A Russian court on Friday sentenced two men to more than six years in a strict-regime penal colony for trying to organise ‘mass riots’ after they held protest signs outside a local government building.

Yan Sidorov, 19, and Vladislav Mordasov, 23, had taken part in one-person pickets outside the building in the southern city of Rostov-on-Don, Russian news agencies reported.

Prosecutors said they also ran a chat group on a messaging app connected to a movement that is banned in Russia for ‘extremism’.

A third man, 19-year-old Vyacheslav Shashmin, was sentenced to three years probation in the same case.

‘The court ruled that Mordasov and Sidorov be found guilty and sentenced to six years and seven months, and six years and six months in a maximum security colony, respectively,’ the Interfax news agency quoted the judge as saying.

Mordasov's lawyer told Interfax they planned to appeal the jail sentences.

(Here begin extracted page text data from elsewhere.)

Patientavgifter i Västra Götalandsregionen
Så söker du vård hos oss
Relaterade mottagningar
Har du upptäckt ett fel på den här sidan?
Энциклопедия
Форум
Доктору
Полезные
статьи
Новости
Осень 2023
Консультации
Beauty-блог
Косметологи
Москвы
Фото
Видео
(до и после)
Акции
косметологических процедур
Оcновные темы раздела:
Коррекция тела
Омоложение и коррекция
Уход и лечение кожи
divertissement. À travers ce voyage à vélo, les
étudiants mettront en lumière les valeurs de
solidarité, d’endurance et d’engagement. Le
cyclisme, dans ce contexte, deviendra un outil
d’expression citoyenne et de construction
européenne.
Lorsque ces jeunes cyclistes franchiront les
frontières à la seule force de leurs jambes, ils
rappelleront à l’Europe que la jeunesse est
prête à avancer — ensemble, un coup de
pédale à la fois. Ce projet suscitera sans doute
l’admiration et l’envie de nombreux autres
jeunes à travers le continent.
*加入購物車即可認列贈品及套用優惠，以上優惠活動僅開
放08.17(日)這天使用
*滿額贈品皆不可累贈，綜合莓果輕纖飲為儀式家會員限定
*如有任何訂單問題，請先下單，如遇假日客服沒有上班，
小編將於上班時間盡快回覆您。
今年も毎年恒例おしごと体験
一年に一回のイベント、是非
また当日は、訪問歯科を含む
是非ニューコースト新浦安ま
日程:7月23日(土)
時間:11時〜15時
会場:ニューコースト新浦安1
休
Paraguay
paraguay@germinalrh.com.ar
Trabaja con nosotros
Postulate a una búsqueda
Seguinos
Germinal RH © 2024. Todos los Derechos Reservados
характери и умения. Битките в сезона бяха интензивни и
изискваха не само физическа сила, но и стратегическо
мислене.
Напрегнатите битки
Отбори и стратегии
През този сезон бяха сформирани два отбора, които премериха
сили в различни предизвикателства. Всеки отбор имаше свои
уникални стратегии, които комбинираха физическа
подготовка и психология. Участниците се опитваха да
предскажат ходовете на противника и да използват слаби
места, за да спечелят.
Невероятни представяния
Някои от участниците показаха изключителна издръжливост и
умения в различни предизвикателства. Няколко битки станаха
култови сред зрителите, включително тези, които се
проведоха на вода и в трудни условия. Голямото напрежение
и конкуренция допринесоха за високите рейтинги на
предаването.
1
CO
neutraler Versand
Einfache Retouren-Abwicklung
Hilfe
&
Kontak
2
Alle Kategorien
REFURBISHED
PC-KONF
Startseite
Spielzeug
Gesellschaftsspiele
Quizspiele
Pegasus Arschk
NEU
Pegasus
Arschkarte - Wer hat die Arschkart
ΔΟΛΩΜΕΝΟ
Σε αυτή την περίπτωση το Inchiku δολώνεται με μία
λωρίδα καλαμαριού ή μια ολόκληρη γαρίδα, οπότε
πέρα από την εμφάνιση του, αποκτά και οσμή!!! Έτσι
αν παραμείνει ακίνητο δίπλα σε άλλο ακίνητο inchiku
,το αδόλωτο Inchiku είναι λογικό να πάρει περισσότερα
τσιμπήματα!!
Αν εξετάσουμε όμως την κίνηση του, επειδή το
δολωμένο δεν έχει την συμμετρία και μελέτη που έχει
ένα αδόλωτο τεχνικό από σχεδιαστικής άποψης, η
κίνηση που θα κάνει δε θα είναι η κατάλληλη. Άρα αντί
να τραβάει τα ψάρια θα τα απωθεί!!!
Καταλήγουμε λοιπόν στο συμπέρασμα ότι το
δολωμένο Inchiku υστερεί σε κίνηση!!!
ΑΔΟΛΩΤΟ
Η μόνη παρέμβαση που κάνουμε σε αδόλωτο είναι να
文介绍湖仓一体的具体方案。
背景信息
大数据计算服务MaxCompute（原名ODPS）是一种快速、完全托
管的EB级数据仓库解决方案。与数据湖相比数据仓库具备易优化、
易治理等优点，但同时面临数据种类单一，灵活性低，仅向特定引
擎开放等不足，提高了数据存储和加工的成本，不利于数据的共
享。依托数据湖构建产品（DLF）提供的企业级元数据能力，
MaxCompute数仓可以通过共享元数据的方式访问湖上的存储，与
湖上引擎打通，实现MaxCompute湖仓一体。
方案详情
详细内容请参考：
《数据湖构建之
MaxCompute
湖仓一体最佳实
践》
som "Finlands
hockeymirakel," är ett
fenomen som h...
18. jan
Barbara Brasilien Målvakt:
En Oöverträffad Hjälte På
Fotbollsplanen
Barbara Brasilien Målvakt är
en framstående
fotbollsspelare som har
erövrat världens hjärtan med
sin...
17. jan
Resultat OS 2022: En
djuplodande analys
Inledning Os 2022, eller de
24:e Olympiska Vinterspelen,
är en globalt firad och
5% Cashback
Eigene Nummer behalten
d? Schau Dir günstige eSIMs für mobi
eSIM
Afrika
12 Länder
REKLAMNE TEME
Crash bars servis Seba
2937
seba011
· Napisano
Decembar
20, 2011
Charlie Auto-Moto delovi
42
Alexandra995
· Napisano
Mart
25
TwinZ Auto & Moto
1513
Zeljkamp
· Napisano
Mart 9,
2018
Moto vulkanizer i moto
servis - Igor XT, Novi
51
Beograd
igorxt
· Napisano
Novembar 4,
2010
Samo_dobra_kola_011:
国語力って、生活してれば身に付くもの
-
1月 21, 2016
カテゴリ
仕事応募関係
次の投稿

Amnesty International said the three men were ‘prisoners of conscience detained solely for exercising their rights to freedom of expression’.

‘Throwing these human rights activists behind bars is a deplorable move which serves as an indictment of the state of the Russian justice system,’ said Denis Krivosheev, Amnesty's deputy director for Eastern Europe and Central Asia.

The sentences came after a summer of protests in Moscow that saw six people sentenced to jail terms of between two and four years.

Tens of thousands of people took to the streets of the capital to demand free and fair local elections.